The Fate of the Rosiglitazone Patents: Far From Rosy?

Recently, a colleague of mine asserted that till date, GSK had obtained only one pharmaceutical product patent in India! Given that GSK has the largest sales in India (of all the MNC’s operating within India) and have introduced most of their global products in India as well, this figure seems a tad too difficult to believe. Anyone in the know from amongst our readers?

And with this puzzling statistic, which if true, could raise some very interesting questions about the Indian patent regime, let us move on to GSK’s famous Rosiglitazone patent applications, one of which made it to the Supreme Court of India and featured in earlier blog posts. The fate of these applications and what they mean for GSK and its generic competitors is examined in the below note by Lakshmikant Goenka of Dolcera, a leading patent intelligence firm.

Case background

Avandia is the popular drug name marketed by GSK had strong sales of 2.3 billion USD in 2007 till reports of its cardiovascular risks came out in the market place (forcing lots of physicians to change prescriptions to their patients, though the data was proclaimed as inconclusive by FDA).

Avandia finds strong applications for glycemic control or in others words for diabetes type II treatment. Its active ingredient is a compound called Rosiglitazone, and a variant of this chemical compound was patented by GSK with expiry in 2005 (US5741803).

GSK Indian strategy

Per change in the Indian patent act in 2005, GSK filed a patent for the same active ingredient as disclosed in US 5002953 as an Indian patent 00295/DELNP/2003 trying to claim the ethanesulfonate salt of the active ingredient. This patent was subsequently rejected by the India Patent office citing no evidence of the complex showing substantially different clinical efficacy than the available pharmaceutical version of Rosiglitazone.

However, it is interesting to note that GSK has not given up. It has at least three more pending application before the IPO for the same compound Rosiglitazone and we will have to see how the IPO deals with that. These applications are:-

a) IN3546/DELNP/2004 in which GSK has tried to patent a cyclodextrin complex of rosiglitazone and

b) IN4030/DELNP/2005 in which GSK has tried to patent the process for manufacture of a rosiglitazone polymorph (the maleic ester form as patented in US7358366)

c) IN6569/DELNP/2007 in which GSK has tried to patent a novel method of delivering rosiglitazone (enmeshed in nanofibres)

To counter this threat, Cadila and Dr. Reddys have also filed process patents for manufacture of amorphous Rosiglitazone maleate.

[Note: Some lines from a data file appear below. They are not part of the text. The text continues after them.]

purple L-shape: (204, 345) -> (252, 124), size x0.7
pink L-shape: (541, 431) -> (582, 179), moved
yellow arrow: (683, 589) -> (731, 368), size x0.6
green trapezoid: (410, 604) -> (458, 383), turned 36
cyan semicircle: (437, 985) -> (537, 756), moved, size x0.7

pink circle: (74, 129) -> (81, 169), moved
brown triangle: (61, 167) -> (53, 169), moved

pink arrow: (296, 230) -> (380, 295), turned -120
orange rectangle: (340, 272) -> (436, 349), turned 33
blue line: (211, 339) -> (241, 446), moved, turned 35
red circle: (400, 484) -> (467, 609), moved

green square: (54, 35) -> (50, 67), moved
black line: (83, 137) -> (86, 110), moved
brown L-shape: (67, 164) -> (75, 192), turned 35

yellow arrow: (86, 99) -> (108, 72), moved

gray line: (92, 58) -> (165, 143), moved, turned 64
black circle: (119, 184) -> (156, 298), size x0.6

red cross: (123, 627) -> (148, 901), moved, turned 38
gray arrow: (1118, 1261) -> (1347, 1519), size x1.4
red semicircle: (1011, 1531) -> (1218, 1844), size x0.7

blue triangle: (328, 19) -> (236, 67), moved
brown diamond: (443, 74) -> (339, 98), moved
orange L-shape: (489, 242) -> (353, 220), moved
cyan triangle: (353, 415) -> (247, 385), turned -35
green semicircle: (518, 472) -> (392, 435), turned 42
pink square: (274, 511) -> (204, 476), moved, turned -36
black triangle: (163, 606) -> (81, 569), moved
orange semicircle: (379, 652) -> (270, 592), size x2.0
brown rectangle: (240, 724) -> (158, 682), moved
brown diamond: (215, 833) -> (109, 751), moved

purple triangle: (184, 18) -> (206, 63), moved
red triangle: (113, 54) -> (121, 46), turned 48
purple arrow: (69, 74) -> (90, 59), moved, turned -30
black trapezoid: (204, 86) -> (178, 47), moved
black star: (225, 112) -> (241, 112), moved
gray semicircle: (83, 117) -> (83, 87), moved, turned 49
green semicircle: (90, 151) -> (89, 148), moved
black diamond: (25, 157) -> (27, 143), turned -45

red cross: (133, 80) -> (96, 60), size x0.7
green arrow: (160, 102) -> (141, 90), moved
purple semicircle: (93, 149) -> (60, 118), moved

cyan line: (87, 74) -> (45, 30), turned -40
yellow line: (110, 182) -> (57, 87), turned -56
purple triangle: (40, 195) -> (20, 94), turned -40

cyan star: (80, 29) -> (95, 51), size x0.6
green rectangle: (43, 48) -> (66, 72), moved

Only time will tell, who will win the Rosiglitazone turf war in India.


FDA Orange book
Indian Patent office
US Patent Office
Economic times

Note: More such analysis and IP analytics information can be found in the Dolcera Blogs

Shamnad Basheer

Shamnad Basheer

Prof. (Dr.) Shamnad Basheer founded SpicyIP in 2005. He's also the Founder of IDIA, a project to train underprivileged students for admissions to the leading law schools. He served for two years as an expert on the IP global advisory council (GAC) of the World Economic Forum (WEF). In 2015, he received the Infosys Prize in Humanities in 2015 for his work on legal education and on democratising the discourse around intellectual property law and policy. The jury was headed by Nobel laureate, Prof. Amartya Sen. Professional History: After graduating from the NLS, Bangalore Prof. Basheer joined Anand and Anand, one of India’s leading IP firms. He went on to head their telecommunication and technology practice and was rated by the IFLR as a leading technology lawyer. He left for the University of Oxford to pursue post-graduate studies, completing the BCL, MPhil and DPhil as a Wellcome Trust scholar. His first academic appointment was at the George Washington University Law School, where he served as the Frank H Marks Visiting Associate Professor of IP Law. He then relocated to India in 2008 to take up the MHRD Chaired Professorship in IP Law at WB NUJS, a leading Indian law school. Later, he was the Honorary Research Chair of IP Law at Nirma University and also a visiting professor of law at the National Law School (NLS), Bangalore. Prof. Basheer has published widely and his articles have won awards, including those instituted by ATRIP, the Stanford Technology Law Review and CREATe. He was consulted widely by the government, industry, international organisations and civil society on a variety of IP issues. He also served on several government committees.


  1. AvatarShamnad Basheer

    I’m in the process of looking through the IPO database now. And it appears that there are several product patents in favour of GSK (from the titles and abstracts etc). I will confirm this soon.

  2. AvatarTahir

    Hi Shamnad,

    Based on searches to date against the applicant names “Glaxo” and “Smithkline”, and reviewing the titles of the patents – at a glance there are some 100 product related patents, plus around 8-10 vaccine related product patents and their adjuvants.

    If you were to run applicant name searches of all the possible variants of the Glaxo Smithkline (of which there are several) the number increases.

    Of course we don’t know until we see the actual granted claims, but based on experience to date the titles of the granted product patents usually contain product related claims.